When you print the records below, keep every word exact and leave out the images.

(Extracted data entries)
-*-*-
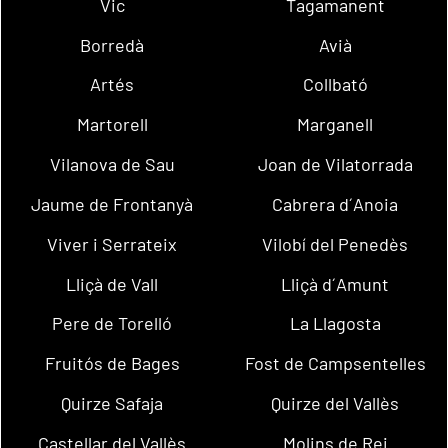
Vic
Tagamanent
Borredà
Avià
Artés
Collbató
Martorell
Marganell
Vilanova de Sau
Joan de Vilatorrada
Jaume de Frontanyà
Cabrera d´Anoia
Viver i Serrateix
Vilobí del Penedès
Lliçà de Vall
Lliçà d´Amunt
Pere de Torelló
La Llagosta
Fruitós de Bages
Fost de Campsentelles
Quirze Safaja
Quirze del Vallès
Castellar del Vallès
Molins de Rei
-*-*-
**RESULT OF THIS TASK**.
Vic
Tagamanent
Borredà
Avià
Artés
Collbató
Martorell
Marganell
Vilanova de Sau
Joan de Vilatorrada
Jaume de Frontanyà
Cabrera d´Anoia
Viver i Serrateix
Vilobí del Penedès
Lliçà de Vall
Lliçà d´Amunt
Pere de Torelló
La Llagosta
Fruitós de Bages
Fost de Campsentelles
Quirze Safaja
Quirze del Vallès
Castellar del Vallès
Molins de Rei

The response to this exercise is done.